• _Task to complete_: Across all the lines of the following material, count those that include the word "party" and give only the result.
---------- Provided information
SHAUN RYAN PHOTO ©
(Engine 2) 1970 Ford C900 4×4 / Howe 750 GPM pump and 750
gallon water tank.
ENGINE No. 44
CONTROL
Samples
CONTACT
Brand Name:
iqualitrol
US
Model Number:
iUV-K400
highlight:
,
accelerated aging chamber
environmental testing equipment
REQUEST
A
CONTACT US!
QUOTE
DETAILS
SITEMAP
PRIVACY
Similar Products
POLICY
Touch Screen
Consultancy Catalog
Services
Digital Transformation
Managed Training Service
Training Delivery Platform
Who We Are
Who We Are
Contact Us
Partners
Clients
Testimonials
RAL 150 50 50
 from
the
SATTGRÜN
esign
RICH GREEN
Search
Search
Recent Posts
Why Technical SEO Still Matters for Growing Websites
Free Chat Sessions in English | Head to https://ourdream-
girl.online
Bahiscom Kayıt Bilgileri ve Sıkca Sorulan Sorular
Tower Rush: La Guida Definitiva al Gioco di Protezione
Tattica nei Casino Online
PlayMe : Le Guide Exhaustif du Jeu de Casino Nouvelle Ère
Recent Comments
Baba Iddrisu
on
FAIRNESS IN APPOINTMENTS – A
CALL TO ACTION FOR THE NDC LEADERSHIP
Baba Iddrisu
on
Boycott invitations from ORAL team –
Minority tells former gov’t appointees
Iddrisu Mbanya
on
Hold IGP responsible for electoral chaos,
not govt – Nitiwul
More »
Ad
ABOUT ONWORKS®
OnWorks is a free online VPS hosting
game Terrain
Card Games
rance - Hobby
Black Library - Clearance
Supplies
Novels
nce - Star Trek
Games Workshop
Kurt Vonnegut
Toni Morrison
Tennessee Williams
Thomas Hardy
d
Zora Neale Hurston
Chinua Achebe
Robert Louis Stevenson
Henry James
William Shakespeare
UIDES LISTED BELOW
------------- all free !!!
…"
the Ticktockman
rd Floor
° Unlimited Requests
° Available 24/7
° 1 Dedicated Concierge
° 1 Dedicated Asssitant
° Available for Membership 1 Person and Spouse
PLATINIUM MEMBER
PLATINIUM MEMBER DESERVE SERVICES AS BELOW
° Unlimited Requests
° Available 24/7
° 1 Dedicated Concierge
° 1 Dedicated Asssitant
--------------------
---------- Provided information
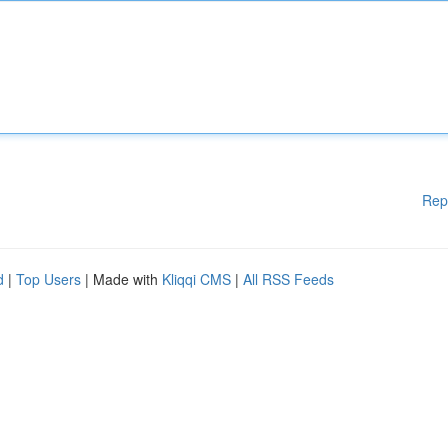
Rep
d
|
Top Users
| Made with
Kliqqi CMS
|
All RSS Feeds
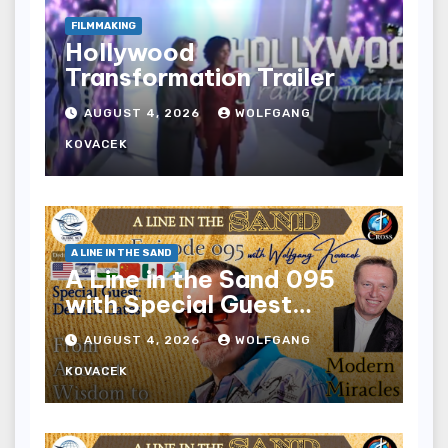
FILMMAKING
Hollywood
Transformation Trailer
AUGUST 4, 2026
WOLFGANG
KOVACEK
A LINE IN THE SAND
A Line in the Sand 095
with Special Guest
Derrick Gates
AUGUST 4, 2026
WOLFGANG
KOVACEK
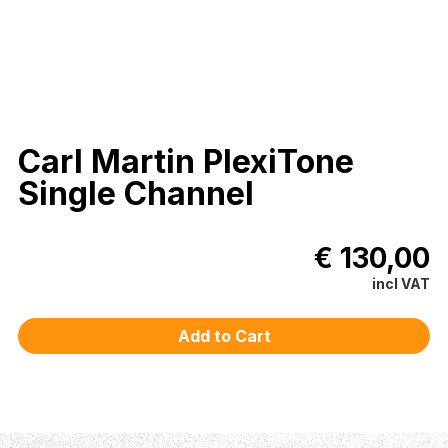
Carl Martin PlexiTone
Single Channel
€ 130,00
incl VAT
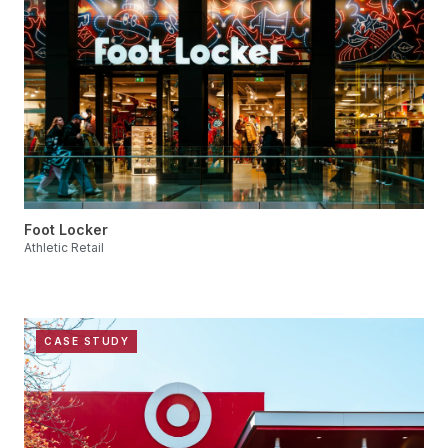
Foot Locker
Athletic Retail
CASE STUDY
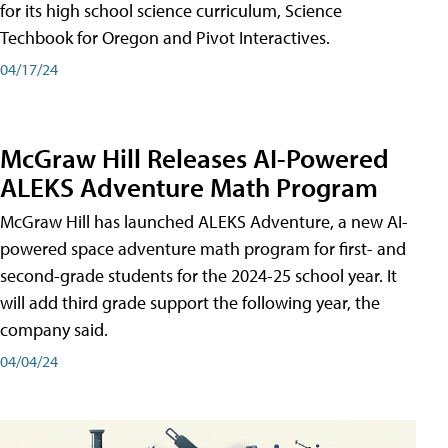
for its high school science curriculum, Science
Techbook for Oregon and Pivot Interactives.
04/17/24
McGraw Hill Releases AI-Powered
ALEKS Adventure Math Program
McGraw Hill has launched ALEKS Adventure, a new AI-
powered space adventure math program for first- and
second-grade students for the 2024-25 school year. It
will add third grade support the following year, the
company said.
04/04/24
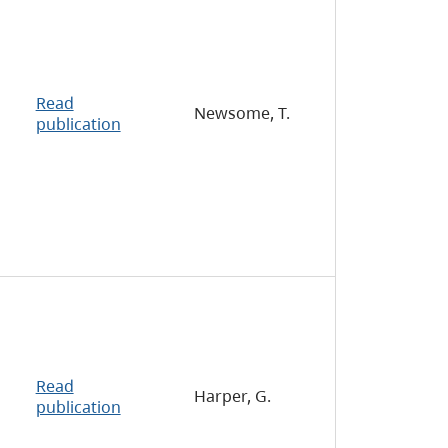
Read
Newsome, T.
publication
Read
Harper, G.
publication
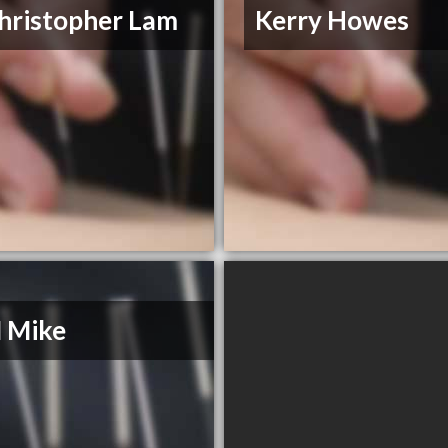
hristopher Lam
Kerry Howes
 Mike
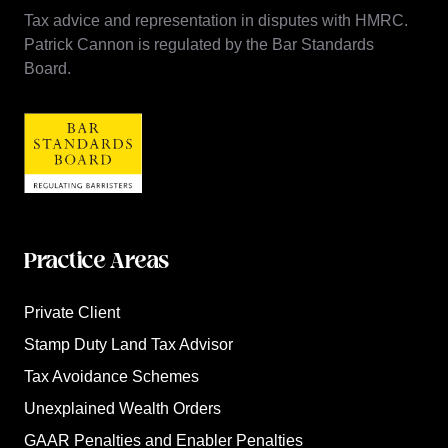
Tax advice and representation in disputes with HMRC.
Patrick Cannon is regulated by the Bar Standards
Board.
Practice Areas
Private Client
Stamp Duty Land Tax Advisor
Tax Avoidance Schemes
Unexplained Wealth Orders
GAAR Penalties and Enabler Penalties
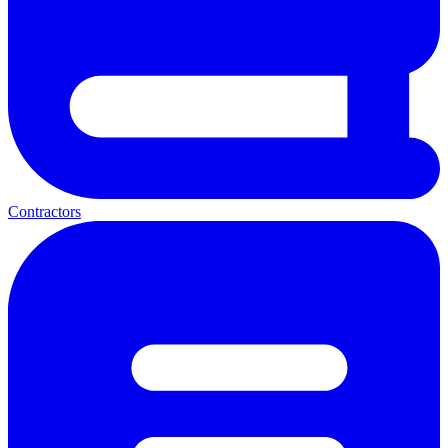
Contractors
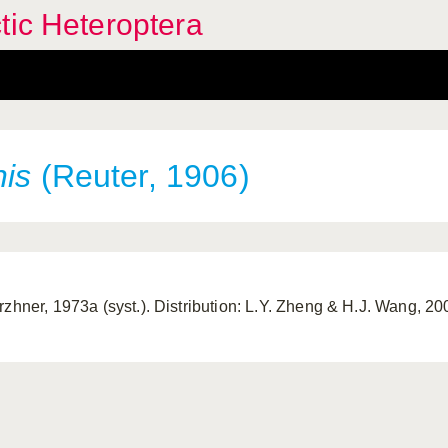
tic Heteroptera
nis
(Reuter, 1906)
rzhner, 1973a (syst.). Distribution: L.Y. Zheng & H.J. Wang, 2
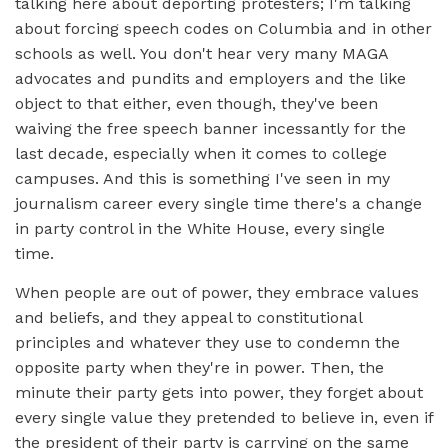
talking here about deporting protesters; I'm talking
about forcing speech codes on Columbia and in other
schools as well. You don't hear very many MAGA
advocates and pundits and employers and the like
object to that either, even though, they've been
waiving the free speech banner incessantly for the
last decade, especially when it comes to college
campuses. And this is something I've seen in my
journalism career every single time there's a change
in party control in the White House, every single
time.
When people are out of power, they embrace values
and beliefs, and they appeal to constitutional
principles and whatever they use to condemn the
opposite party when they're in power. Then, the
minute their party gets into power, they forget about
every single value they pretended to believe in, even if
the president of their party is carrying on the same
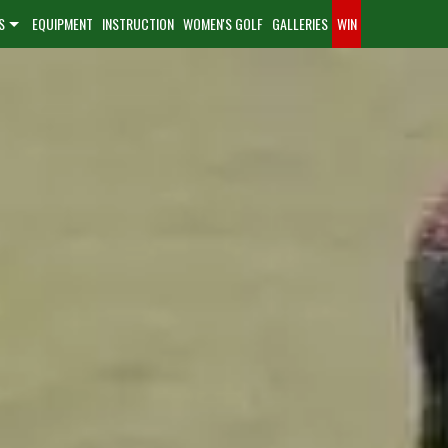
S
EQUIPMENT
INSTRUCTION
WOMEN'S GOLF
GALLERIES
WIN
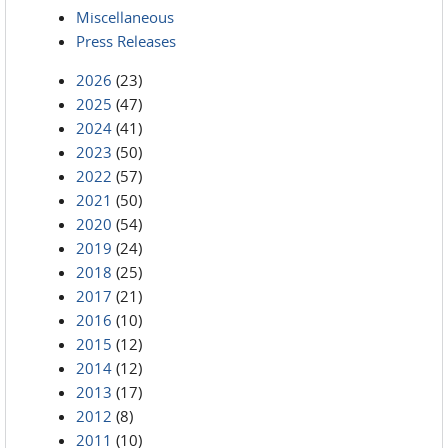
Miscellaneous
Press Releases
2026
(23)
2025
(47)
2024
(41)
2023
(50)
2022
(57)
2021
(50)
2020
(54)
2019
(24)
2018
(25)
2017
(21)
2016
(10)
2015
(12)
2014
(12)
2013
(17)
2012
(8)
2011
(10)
--------------------
• _Answer for this exercise_: 4